The removable chairs and large, open deck also open the BeachRay up to a variety of uses. BeachRay mentions swimming, scuba diving, fishing and just cruising. By removing the chairs and coolers, you could also lie out and sunbathe on it. It would also be easy to build up and accessorize for different purposes, either on your own or with the help of BeachRay.
Lakin describes BeachRay maintenance as hosing the deck and hulls down and keeping the motor running. It says that the boat can be broken down and winterized in under 10 minutes with a simple set of tools. At around 330 lb (150 kg) out of the mold, the boat doesn't require a heavy-duty tow vehicle and is designed to be towed behind whatever you're driving.
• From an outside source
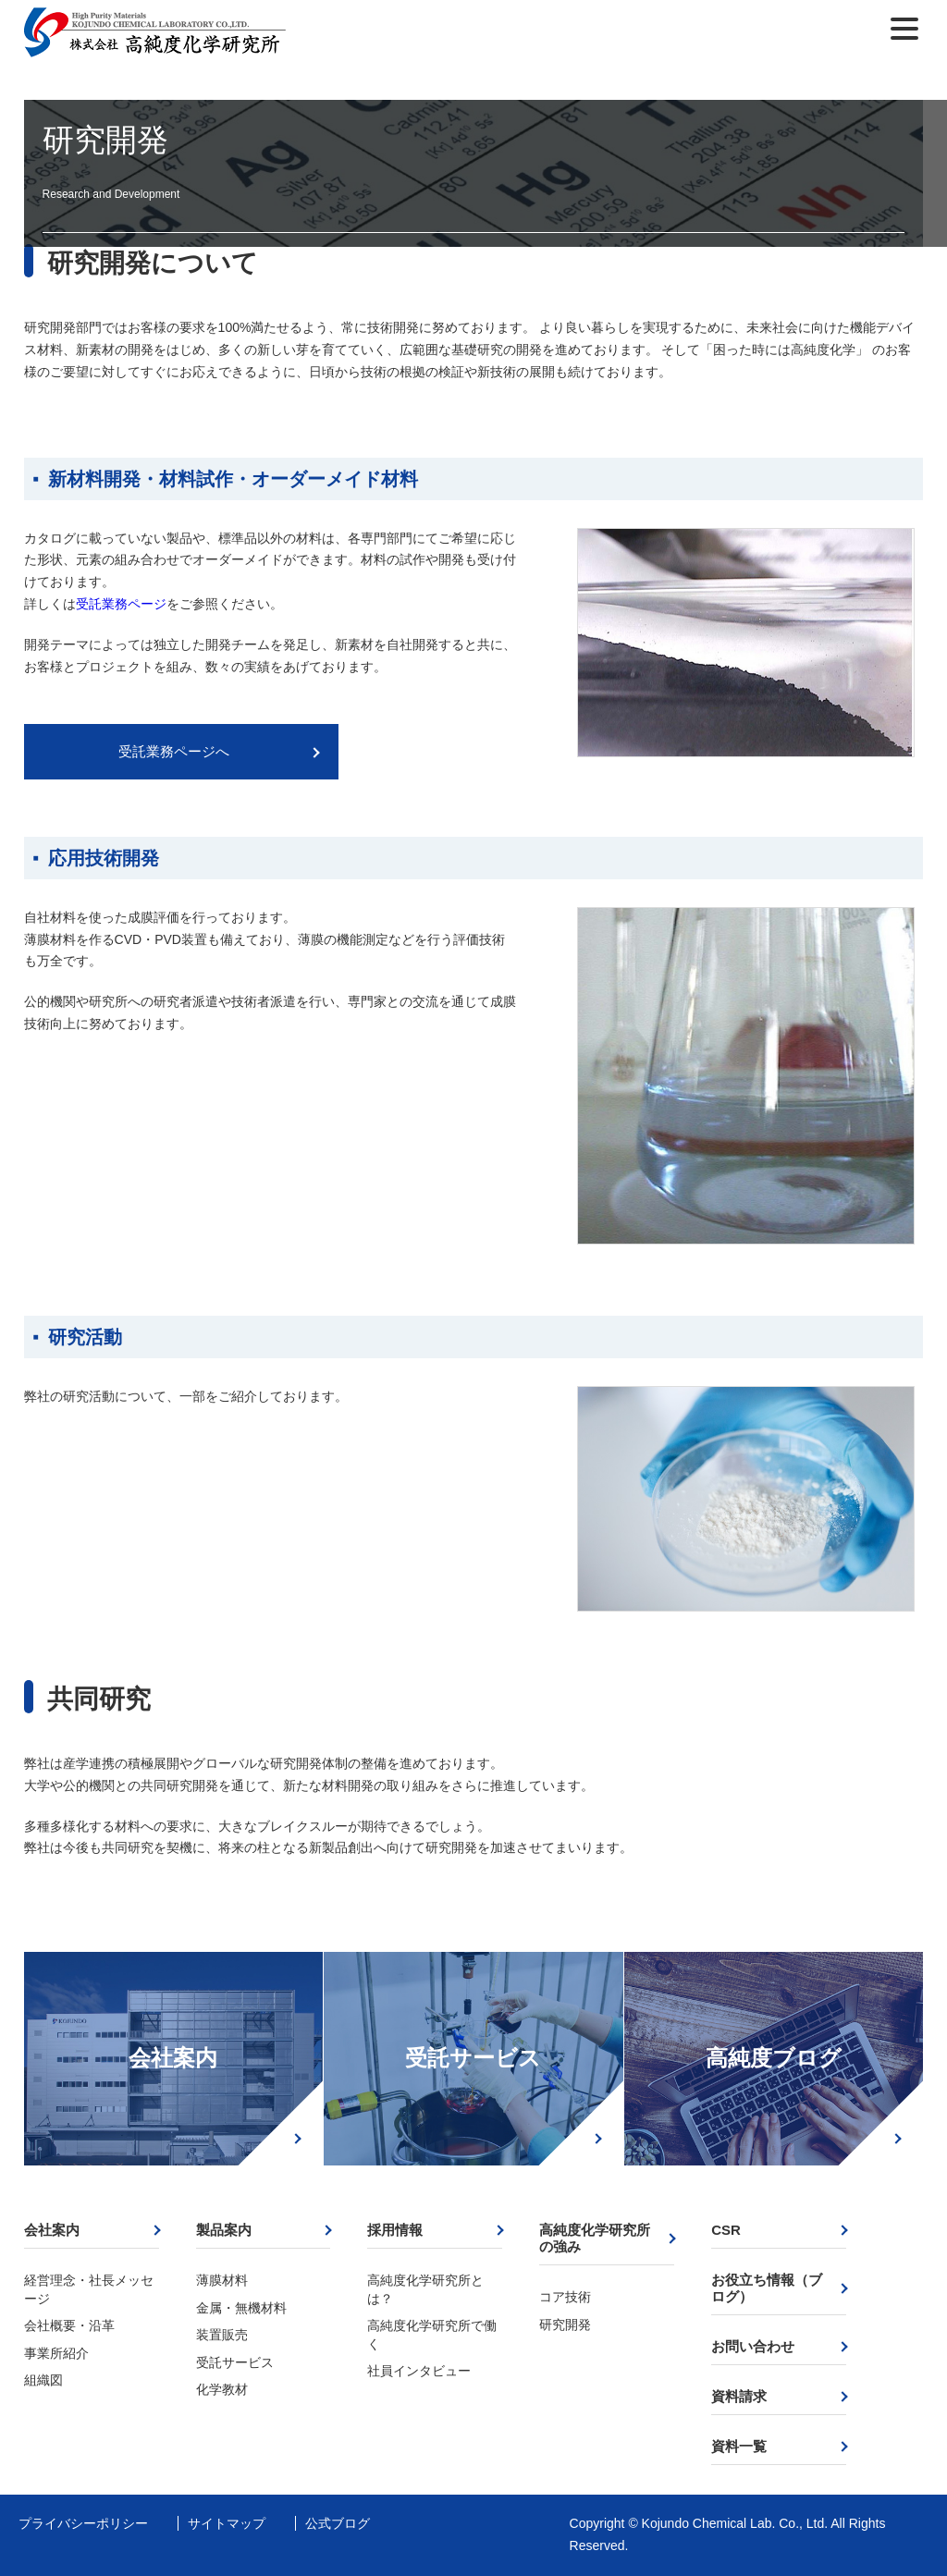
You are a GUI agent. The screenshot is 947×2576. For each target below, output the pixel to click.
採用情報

Lakin finished its first BeachRay prototype last year and is now moving ahead with developing a mold for faster, more consistent production. It has turned to Kickstarter in an effort to raise US$65,000 to put toward that goal. It is offering the basic hull and deck at a pledge level of US$2,000, a full boat without the motor for $4,000, and the boat with 10-hp motor and trailer for $7,500. It hopes to begin production in August.
The $4,000 Kickstarter kit is the same basic, motor-less kit that is available on its website for a regular price of $4,995. It includes the drive controls, chairs, coolers, a 360-degree white navigation light, a six-gallon gas tank with fuel line and gauge, and a few other components. Lakin offers four-stroke Mercury engines from 5- to 25-hp, along with options like a folding awning, VHF radio and anchor.